Myth 2: The old like to be in a safe and cozy nest. No older person likes to have his life planned for him, whether his children tuck him in an old people’s home or put him in a gilded cage. Many older people are forced into loss of self-assurance by their own children. Children may coddle aged parents not only out of concern for them but also because they really want their parents to live restricted lives so they will not interfere. Most older people are remarkably tough and capable, even if they have physical limitations.

So plan with, not for, old people. If your older relative wants to cling to the living quarters where he’s been content for so long, stand up for him. Older people value their own homes first, and privacy at all costs anywhere. It is more economical in terms of the eventual strain that will develop on both sides to help him stay where he wants to be even if the monetary expenditure is greater.

Help the elderly person by making him know he is valued. You can ask advice or confide your troubles to him. You can ask him to write down his memoirs or to preserve family heirlooms for the grandchildren. Encourage him to pursue a hobby he loved doing in his younger days or one that he never got around to doing because of job pressures. I have heard of a man who entered medical college at 70, got his degree with honors and became an eminent physician. Another man went to law school at 71 and is now an active lawyer. Then there is this woman who learned to paint at 77, held a ‘one-man’ show at 80, and today, at 86, is still going strong. It never too late to add another ‘skill’ to the repertoire. It keeps the mind active and awake.
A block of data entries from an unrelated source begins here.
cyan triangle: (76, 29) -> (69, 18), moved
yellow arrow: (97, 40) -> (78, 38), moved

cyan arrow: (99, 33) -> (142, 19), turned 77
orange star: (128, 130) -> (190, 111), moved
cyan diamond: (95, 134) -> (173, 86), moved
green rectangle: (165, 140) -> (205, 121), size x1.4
A few words to the elderly: A psychologist’s recipe for the elixir of youth, as given by George Lawton in the American Magazine, is what I give to you. He said: “Age cannot be measured by the number of your birthdays. As the years pile up, biological time slows down. Different parts of you grow old at different rates. Your eyes began to age at 10; your hearing around 20. By 30, your muscular strength, reaction time and reproductive powers have all passed their peak. On the other hand, your mind is still young and growing at 50; your brain doesn’t reach its zenith until 10 years after that. And from 60 on, mental efficiency declines very slowly to the age of 80.”

Older people frequently suffer some loss of memory, but creative imagination is ageless. Our judgment and reasoning powers improve, as does our strategy in tackling problems, thanks to a wealth of experience. That is why the old doctor, the experienced craftsman, the veteran lawyer can hold his own against younger and more energetic rivals. 
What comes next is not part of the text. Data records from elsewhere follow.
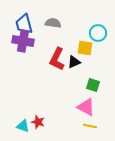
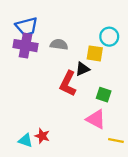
gray semicircle: (53, 23) -> (59, 44), moved
blue trapezoid: (24, 24) -> (27, 27), turned -90
red L-shape: (57, 59) -> (68, 84), moved
yellow line: (90, 126) -> (116, 140), moved

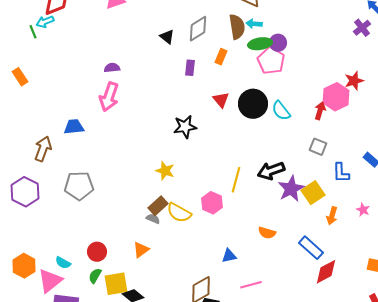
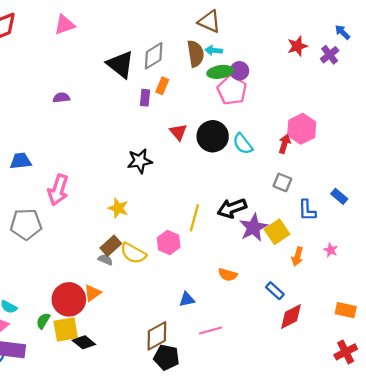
black triangle: (167, 37) -> (120, 64), size x1.8
orange rectangle: (221, 57) -> (162, 86), moved
red star: (354, 81) -> (297, 46), moved
pink arrow: (109, 97) -> (58, 190), moved
blue rectangle: (311, 248) -> (275, 291), size x0.7
red circle: (97, 252) -> (69, 299), moved, size x1.6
Keep your mind awake and you’ll stay young all over. Take an interest in the world around you. And make it a point of learning at least one new thing everyday. Keep up with newspapers and magazines; busy yourselves with creative hobbies, preferably ones that use the hands as well as brains. 

A housewife at 50, with no previous experience, made herself into an outstanding industrial designer. A retired electrical engineer has become a highly paid ceramic artist. A woman of 70 – whose children thought she should retire to the shelf- conducts a successful cooking school for brides.” Closer home, Mohan Bhandare, at 75 years, held his first solo art exhibition here in Goa at the Big Foot Art Gallery, Loutolim in May 2010. The ‘Golden Girls’ of Goa are yet another shining example of the ‘joie de vivre’ that the elderly can possess with their infectious enthusiasm for life.

So I raise a toast to the elderly - May you always have somewhere to live, something to do and someone who cares for you. May your children and your children’s children be your solace and comfort as you live the most satisfying years of your life, blazing out in glory.